DIRECTIONS =
There is one span to output from the data below: the lines starting at the line with "shipped to the" and ending at the line with "available on the". Output it exactly, ends included, nothing more.

GIVEN RECORDS =
=== Section Start ===
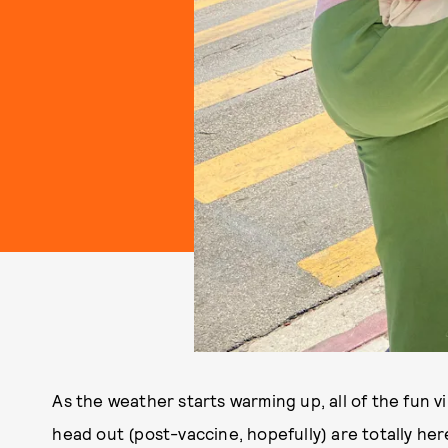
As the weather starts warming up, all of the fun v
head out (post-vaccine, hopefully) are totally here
=== Section End ===
=== Section Start ===
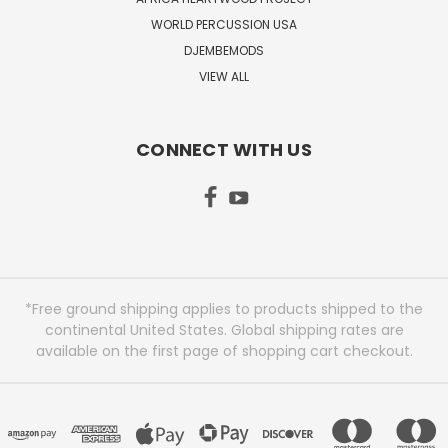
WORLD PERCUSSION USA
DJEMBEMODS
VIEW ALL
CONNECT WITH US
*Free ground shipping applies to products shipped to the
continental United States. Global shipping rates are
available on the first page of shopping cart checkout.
=== Section End ===
COMPLETED TASK =
*Free ground shipping applies to products shipped to the
continental United States. Global shipping rates are
available on the first page of shopping cart checkout.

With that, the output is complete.